Dans une salle de l’Alliance Française (AFRACO) comble, le ton était à la vérité : l’heure est à l’audit pour débusquer les réseaux de fraude et rétablir les victimes dans leurs droits.
Un diagnostic sans complaisance : « Une gestion désastreuse »
Dès l’ouverture de la séance, après le mot d’accueil de M. Dismas Kitenge, PCA du FRIVAO (Fonds Spécial de Répartition de l’Indemnisation aux Victimes des Activités Illicites de l’Ouganda en RDC), le Ministre d’État a planté le décor. Sans détour, Guillaume Ngefa a justifié l’arrêt temporaire des activités du Fonds par la nécessité de mettre fin à un système gangrené.
« La raison de l’arrêt des activités était le détournement, la fraude et le favoritisme. La gestion du FRIVAO était devenue désastreuse », a-t-il martelé devant une assemblée attentive.
Le constat est sévère, avec le fichier actuel des bénéficiaires est pollué par des victimes fictives, au détriment des « familles emblématiques » qui attendent réparation depuis plus de deux décennies.
L’audit, le passage obligé vers une indemnisation juste
Pour le Garde des Sceaux, le redressement passe par une étape non négociable : l’audit intégral. Ce projet, porté par le comité d’administration et soutenu à 100 % par le gouvernement, vise à assainir la base de données.
S’agissant de l’indemnisation, il convient de souligner qu’elle se décline en deux formes : l’indemnisation individuelle et l’indemnisation collective.

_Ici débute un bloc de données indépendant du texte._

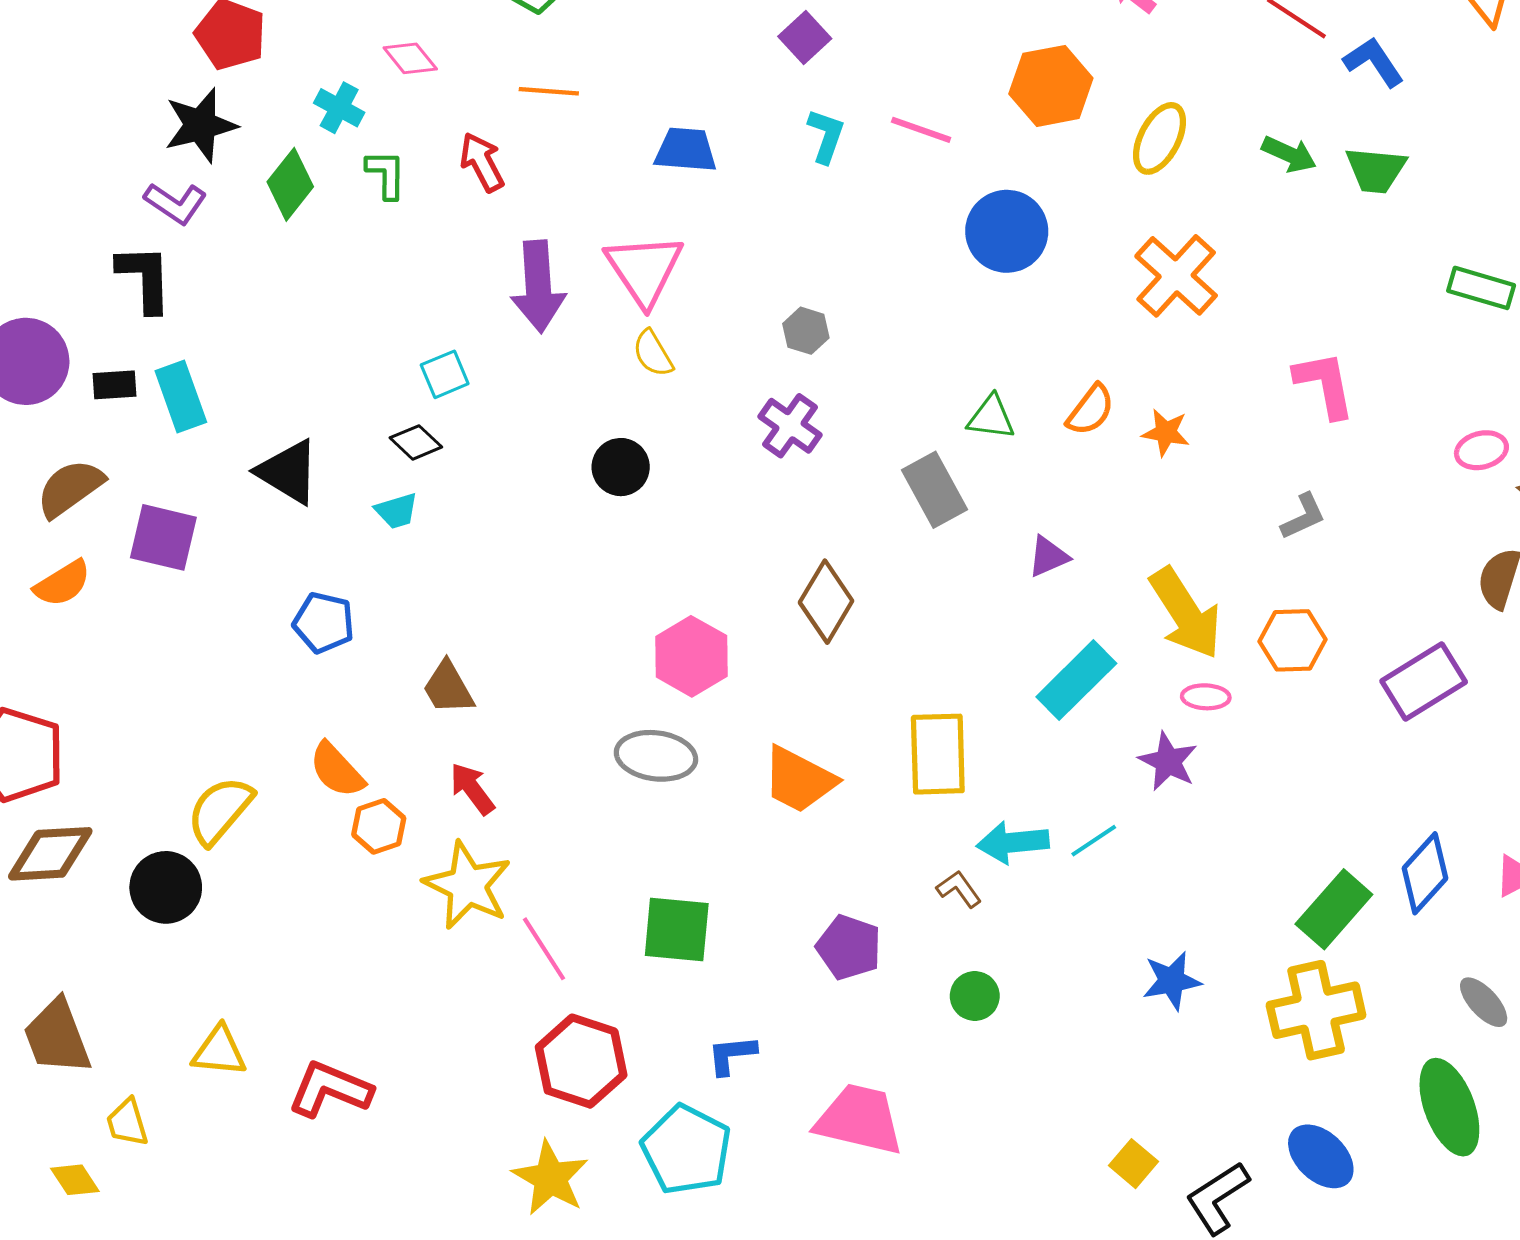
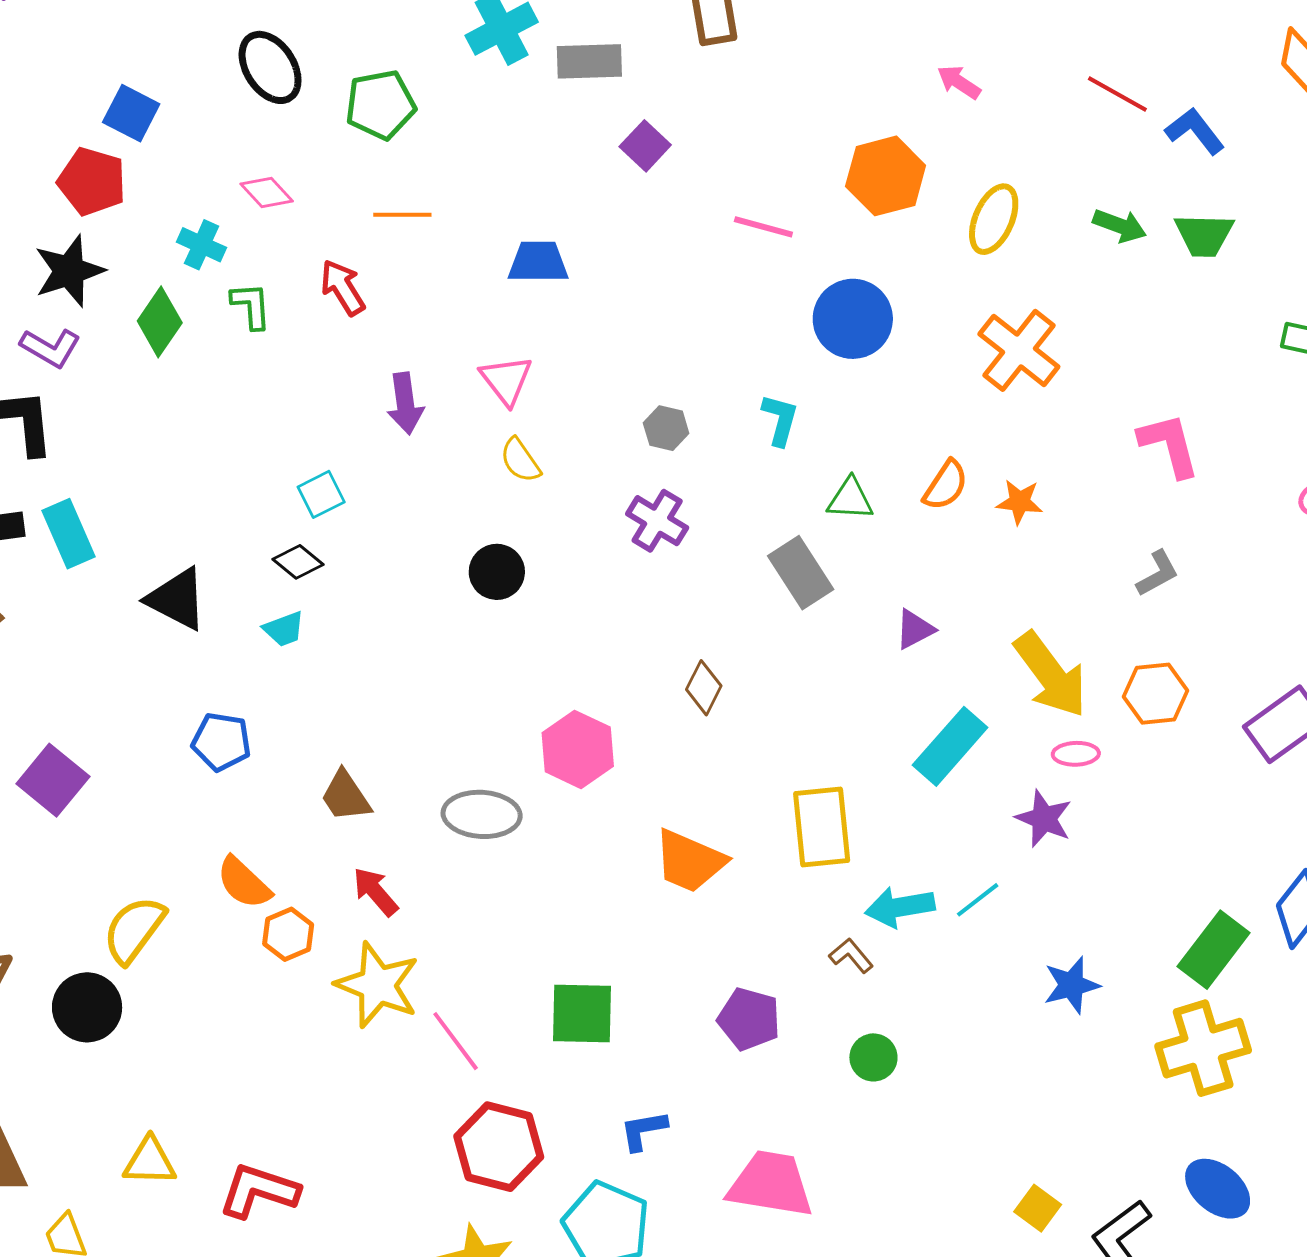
cyan L-shape: (826, 136) -> (780, 420), moved
pink triangle: (644, 269) -> (506, 380), size x0.7
purple arrow: (538, 286) -> (405, 404), size x0.7
purple square: (163, 537) -> (53, 780), moved, turned 30
brown diamond: (826, 602) -> (704, 688), size x0.7
gray ellipse: (656, 756) -> (482, 814), moved
blue star: (1172, 981) -> (1071, 985), moved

L’indemnisation individuelle interviendra immédiatement après la validation des résultats de l’audit. Tandis que l’indemnisation collective sera mise en œuvre après analyse des besoins globaux de la région.
Extension géographique
Le Ministre a rappelé que si Kisangani est l’épicentre, le processus s’étendra à d’autres provinces de l’espace Grand Oriental touchées par les conflits.
Fin de l’impunité et appel à la vigilance
Guillaume Ngefa a profité de cette tribune pour lancer un avertissement sévère aux prédateurs financiers. « Que personne ne vous demande de l’argent. Ceux qui s’adonnent à ces pratiques seront arrêtés. Des enquêtes sont déjà ouvertes pour tout dérapage lié aux fonds destinés aux victimes. »
En réponse aux doléances et questions des victimes présentes, le Ministre a promis une amélioration de la communication et l’installation de boîtes de suggestions pour briser l’isolement des bénéficiaires et restaurer un dialogue permanent.
Un climat de réconciliation
L’émotion était palpable en fin de séance lorsque Dismas Kitenge, PCA du FRIVAO, a pris la parole pour saluer l’initiative ministérielle : « Je demande pardon pour tout ce qui s’est passé, et je vous demande de me pardonner également. »
Le message du gouvernement est clair : la justice transitionnelle pour les crimes commis en 2000 par les armées ougandaise et rwandaise est en marche, mais elle ne se fera que sous le signe de la transparence et de l’équité.